[Saved data entries]
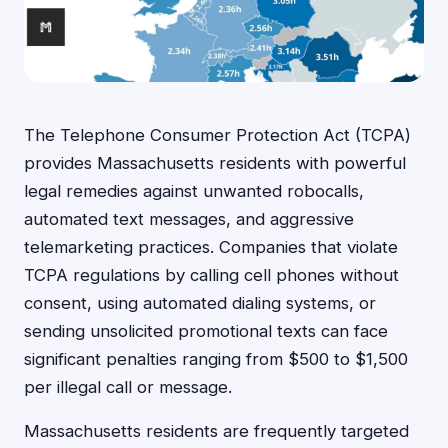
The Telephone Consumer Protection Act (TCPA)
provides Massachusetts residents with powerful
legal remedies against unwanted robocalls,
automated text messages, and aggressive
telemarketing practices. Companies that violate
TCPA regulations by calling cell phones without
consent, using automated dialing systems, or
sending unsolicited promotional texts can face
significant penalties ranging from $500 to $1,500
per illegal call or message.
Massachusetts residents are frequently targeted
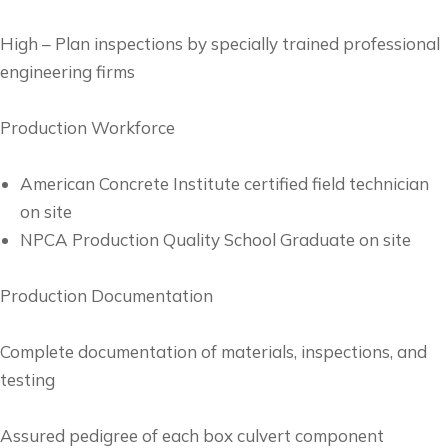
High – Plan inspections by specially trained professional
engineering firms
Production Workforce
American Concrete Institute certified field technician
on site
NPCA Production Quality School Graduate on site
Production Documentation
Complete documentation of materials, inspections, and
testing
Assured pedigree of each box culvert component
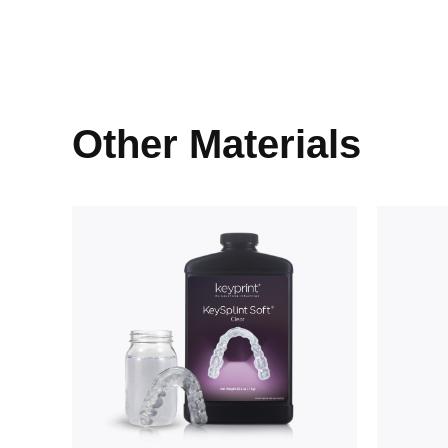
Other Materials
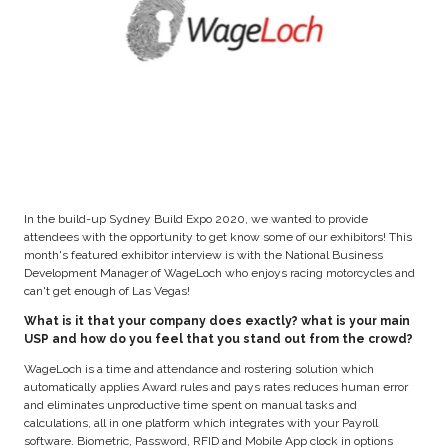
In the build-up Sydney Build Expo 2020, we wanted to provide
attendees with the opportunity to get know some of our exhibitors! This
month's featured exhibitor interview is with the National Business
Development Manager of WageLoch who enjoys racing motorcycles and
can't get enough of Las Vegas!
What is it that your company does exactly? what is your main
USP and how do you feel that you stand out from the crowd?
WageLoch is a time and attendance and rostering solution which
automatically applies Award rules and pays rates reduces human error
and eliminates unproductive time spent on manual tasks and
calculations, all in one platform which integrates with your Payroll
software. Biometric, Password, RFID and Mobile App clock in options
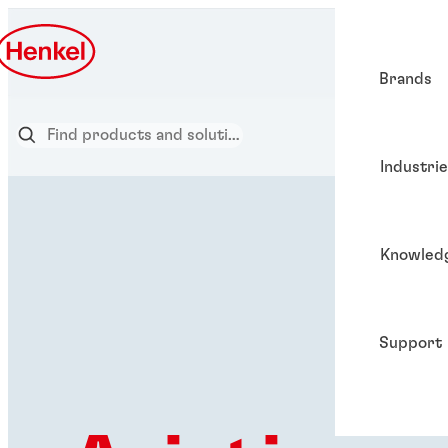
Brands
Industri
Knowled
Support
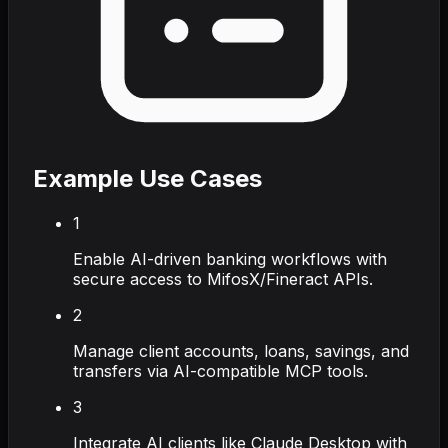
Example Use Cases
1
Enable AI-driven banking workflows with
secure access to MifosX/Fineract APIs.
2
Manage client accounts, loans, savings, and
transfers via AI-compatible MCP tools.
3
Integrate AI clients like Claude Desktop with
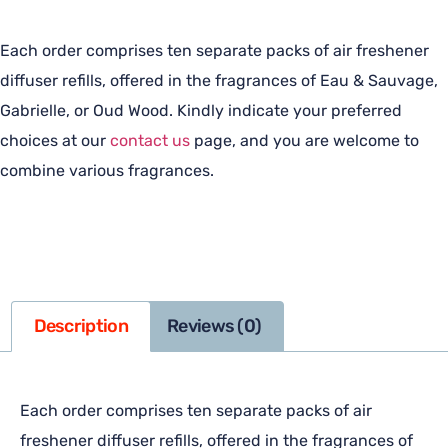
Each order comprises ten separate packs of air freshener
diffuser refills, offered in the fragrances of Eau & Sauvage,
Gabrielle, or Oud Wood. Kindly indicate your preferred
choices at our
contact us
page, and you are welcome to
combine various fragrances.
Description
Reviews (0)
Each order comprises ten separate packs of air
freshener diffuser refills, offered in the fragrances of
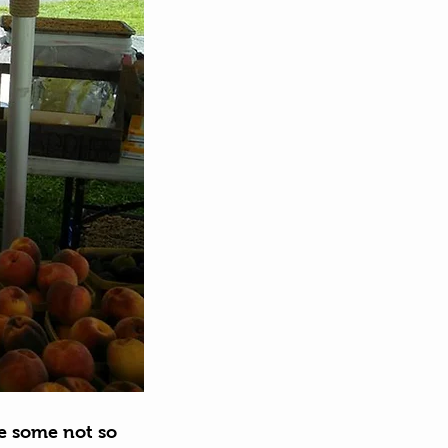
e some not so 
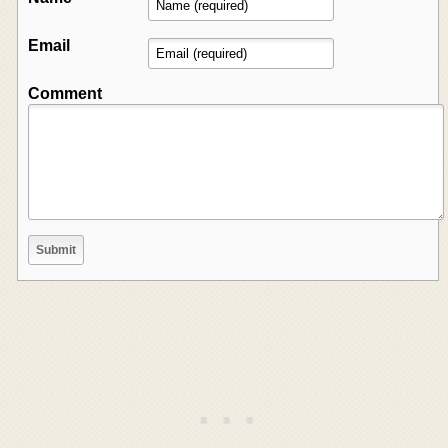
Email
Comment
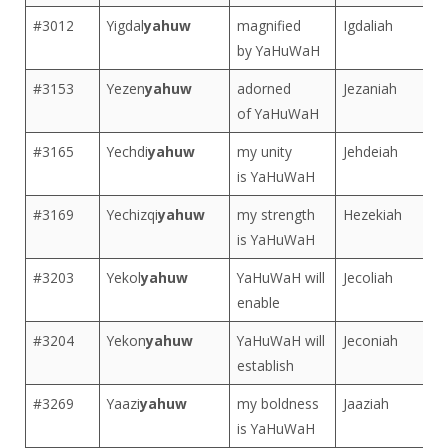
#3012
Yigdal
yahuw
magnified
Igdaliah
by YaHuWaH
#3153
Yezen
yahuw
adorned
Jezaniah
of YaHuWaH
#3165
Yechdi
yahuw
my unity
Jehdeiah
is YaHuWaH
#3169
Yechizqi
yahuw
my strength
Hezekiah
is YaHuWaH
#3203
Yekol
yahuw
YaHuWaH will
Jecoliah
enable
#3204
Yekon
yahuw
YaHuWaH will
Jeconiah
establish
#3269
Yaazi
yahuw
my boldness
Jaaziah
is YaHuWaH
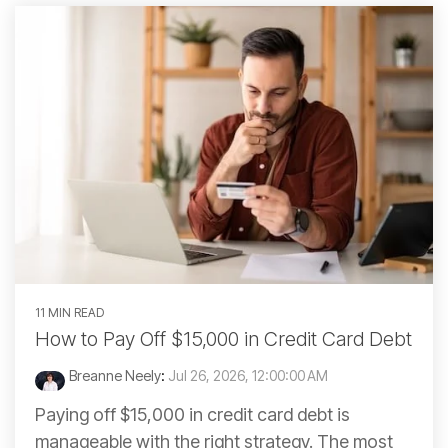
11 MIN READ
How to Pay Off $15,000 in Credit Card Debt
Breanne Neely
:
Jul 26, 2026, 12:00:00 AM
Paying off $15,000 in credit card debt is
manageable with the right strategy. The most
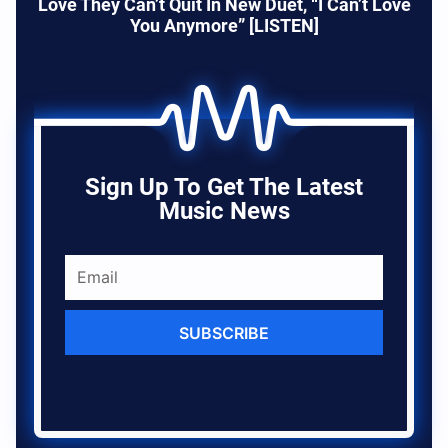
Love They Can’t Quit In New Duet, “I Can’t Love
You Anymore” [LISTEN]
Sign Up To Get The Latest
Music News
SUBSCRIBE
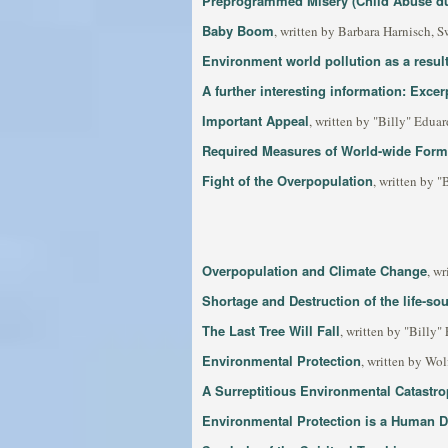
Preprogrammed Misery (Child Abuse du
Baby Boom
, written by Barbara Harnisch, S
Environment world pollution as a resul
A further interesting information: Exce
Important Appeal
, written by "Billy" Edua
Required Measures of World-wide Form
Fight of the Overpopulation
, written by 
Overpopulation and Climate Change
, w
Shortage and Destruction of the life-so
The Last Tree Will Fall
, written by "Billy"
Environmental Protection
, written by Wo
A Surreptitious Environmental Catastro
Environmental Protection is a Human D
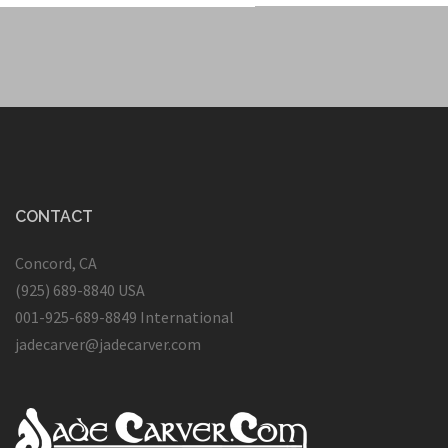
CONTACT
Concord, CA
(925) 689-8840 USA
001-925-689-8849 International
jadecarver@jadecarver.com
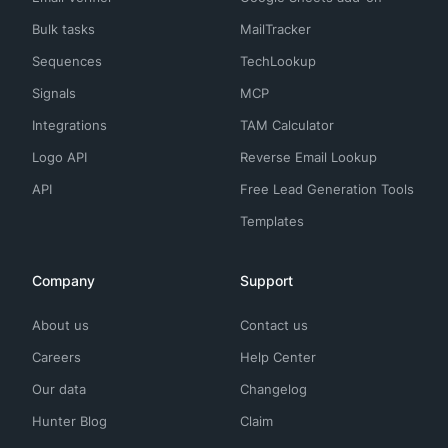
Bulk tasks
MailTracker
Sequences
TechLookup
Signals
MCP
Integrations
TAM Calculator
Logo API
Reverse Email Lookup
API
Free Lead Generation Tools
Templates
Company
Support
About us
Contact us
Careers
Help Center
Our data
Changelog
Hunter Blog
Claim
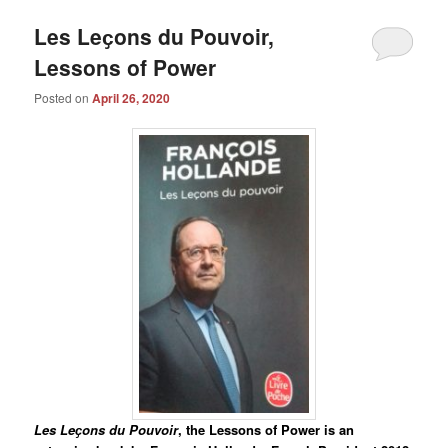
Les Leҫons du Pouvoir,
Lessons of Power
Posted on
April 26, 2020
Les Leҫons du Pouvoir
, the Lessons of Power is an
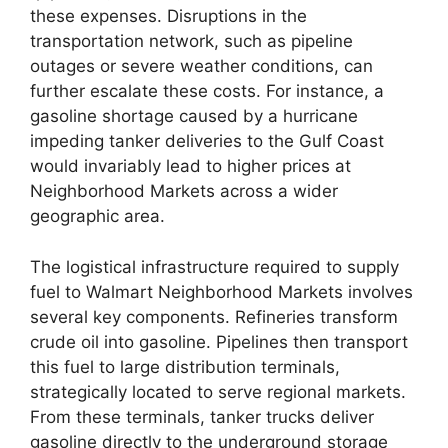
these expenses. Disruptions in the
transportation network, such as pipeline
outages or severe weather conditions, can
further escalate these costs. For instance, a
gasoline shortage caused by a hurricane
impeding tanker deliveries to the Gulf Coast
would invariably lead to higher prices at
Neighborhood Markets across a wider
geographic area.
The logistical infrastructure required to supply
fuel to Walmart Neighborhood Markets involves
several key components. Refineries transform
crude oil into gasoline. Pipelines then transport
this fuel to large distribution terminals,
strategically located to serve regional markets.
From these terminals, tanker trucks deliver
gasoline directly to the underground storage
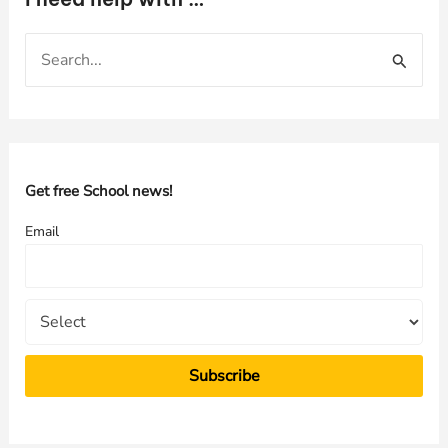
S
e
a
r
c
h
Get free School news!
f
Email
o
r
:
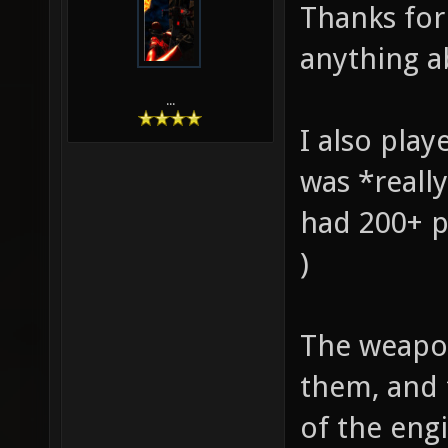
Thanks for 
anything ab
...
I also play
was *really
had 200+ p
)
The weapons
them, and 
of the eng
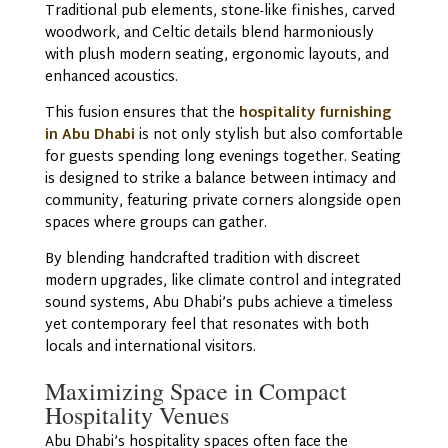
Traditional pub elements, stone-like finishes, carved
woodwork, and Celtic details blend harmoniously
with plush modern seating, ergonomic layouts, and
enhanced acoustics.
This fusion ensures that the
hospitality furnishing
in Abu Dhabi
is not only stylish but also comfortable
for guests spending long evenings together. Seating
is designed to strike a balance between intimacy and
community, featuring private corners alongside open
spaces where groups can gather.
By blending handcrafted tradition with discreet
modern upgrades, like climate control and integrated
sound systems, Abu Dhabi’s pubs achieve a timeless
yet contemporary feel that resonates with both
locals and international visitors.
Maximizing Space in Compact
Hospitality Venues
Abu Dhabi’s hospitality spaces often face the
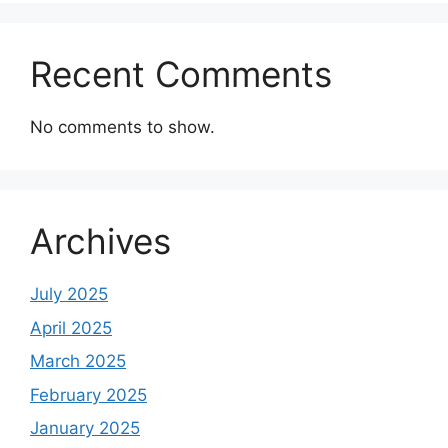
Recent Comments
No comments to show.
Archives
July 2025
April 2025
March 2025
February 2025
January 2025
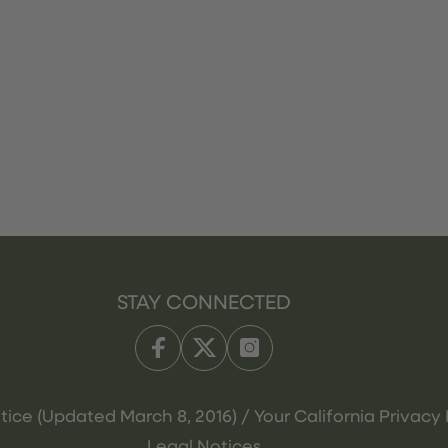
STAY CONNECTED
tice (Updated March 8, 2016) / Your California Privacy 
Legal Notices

What to do
Each record above is to be copied exactly. Drop the pictures.

Your solution
The Telephone Consumer Protection Act (TCPA)
provides Massachusetts residents with powerful
legal remedies against unwanted robocalls,
automated text messages, and aggressive
telemarketing practices. Companies that violate
TCPA regulations by calling cell phones without
consent, using automated dialing systems, or
sending unsolicited promotional texts can face
significant penalties ranging from $500 to $1,500
per illegal call or message.
Massachusetts residents are frequently targeted
High – Plan inspections by specially trained professional
engineering firms
Production Workforce
American Concrete Institute certified field technician
on site
NPCA Production Quality School Graduate on site
Production Documentation
Complete documentation of materials, inspections, and
testing
Assured pedigree of each box culvert component
Other Materials
In the build-up Sydney Build Expo 2020, we wanted to provide
attendees with the opportunity to get know some of our exhibitors! This
month's featured exhibitor interview is with the National Business
Development Manager of WageLoch who enjoys racing motorcycles and
can't get enough of Las Vegas!
What is it that your company does exactly? what is your main
USP and how do you feel that you stand out from the crowd?
WageLoch is a time and attendance and rostering solution which
automatically applies Award rules and pays rates reduces human error
and eliminates unproductive time spent on manual tasks and
calculations, all in one platform which integrates with your Payroll
software. Biometric, Password, RFID and Mobile App clock in options
Brands
Industri
Knowled
Support
Example Use Cases
1
Enable AI-driven banking workflows with
secure access to MifosX/Fineract APIs.
2
Manage client accounts, loans, savings, and
transfers via AI-compatible MCP tools.
3
Integrate AI clients like Claude Desktop with
Each order comprises ten separate packs of air freshener
diffuser refills, offered in the fragrances of Eau & Sauvage,
Gabrielle, or Oud Wood. Kindly indicate your preferred
choices at our
contact us
page, and you are welcome to
combine various fragrances.
Description
Reviews (0)
Each order comprises ten separate packs of air
freshener diffuser refills, offered in the fragrances of
e some not so 
Email
Comment
#3012
Yigdal
yahuw
magnified
Igdaliah
by YaHuWaH
#3153
Yezen
yahuw
adorned
Jezaniah
of YaHuWaH
#3165
Yechdi
yahuw
my unity
Jehdeiah
is YaHuWaH
#3169
Yechizqi
yahuw
my strength
Hezekiah
is YaHuWaH
#3203
Yekol
yahuw
YaHuWaH will
Jecoliah
enable
#3204
Yekon
yahuw
YaHuWaH will
Jeconiah
establish
#3269
Yaazi
yahuw
my boldness
Jaaziah
is YaHuWaH
11 MIN READ
How to Pay Off $15,000 in Credit Card Debt
Breanne Neely
:
Jul 26, 2026, 12:00:00 AM
Paying off $15,000 in credit card debt is
manageable with the right strategy. The most
Love They Can’t Quit In New Duet, “I Can’t Love
You Anymore” [LISTEN]
Sign Up To Get The Latest
Music News
SUBSCRIBE
Preprogrammed Misery (Child Abuse du
Baby Boom
, written by Barbara Harnisch, S
Environment world pollution as a resul
A further interesting information: Exce
Important Appeal
, written by "Billy" Edua
Required Measures of World-wide Form
Fight of the Overpopulation
, written by 
Overpopulation and Climate Change
, w
Shortage and Destruction of the life-so
The Last Tree Will Fall
, written by "Billy"
Environmental Protection
, written by Wo
A Surreptitious Environmental Catastro
Environmental Protection is a Human D
CONTACT
Concord, CA
(925) 689-8840 USA
001-925-689-8849 International
jadecarver@jadecarver.com
Bulk tasks
MailTracker
Sequences
TechLookup
Signals
MCP
Integrations
TAM Calculator
Logo API
Reverse Email Lookup
API
Free Lead Generation Tools
Templates
Company
Support
About us
Contact us
Careers
Help Center
Our data
Changelog
Hunter Blog
Claim
Les Leҫons du Pouvoir,
Lessons of Power
Posted on
April 26, 2020
Les Leҫons du Pouvoir
, the Lessons of Power is an
these expenses. Disruptions in the
transportation network, such as pipeline
outages or severe weather conditions, can
further escalate these costs. For instance, a
gasoline shortage caused by a hurricane
impeding tanker deliveries to the Gulf Coast
would invariably lead to higher prices at
Neighborhood Markets across a wider
geographic area.
The logistical infrastructure required to supply
fuel to Walmart Neighborhood Markets involves
several key components. Refineries transform
crude oil into gasoline. Pipelines then transport
this fuel to large distribution terminals,
strategically located to serve regional markets.
From these terminals, tanker trucks deliver
gasoline directly to the underground storage
S
e
a
r
c
h
Get free School news!
f
Email
o
r
:
Thanks for 
anything ab
...
I also play
was *really
had 200+ p
)
The weapons
them, and 
of the eng
Traditional pub elements, stone-like finishes, carved
woodwork, and Celtic details blend harmoniously
with plush modern seating, ergonomic layouts, and
enhanced acoustics.
This fusion ensures that the
hospitality furnishing
in Abu Dhabi
is not only stylish but also comfortable
for guests spending long evenings together. Seating
is designed to strike a balance between intimacy and
community, featuring private corners alongside open
spaces where groups can gather.
By blending handcrafted tradition with discreet
modern upgrades, like climate control and integrated
sound systems, Abu Dhabi’s pubs achieve a timeless
yet contemporary feel that resonates with both
locals and international visitors.
Maximizing Space in Compact
Hospitality Venues
Abu Dhabi’s hospitality spaces often face the
Recent Comments
No comments to show.
Archives
July 2025
April 2025
March 2025
February 2025
January 2025
STAY CONNECTED
tice (Updated March 8, 2016) / Your California Privacy 
Legal Notices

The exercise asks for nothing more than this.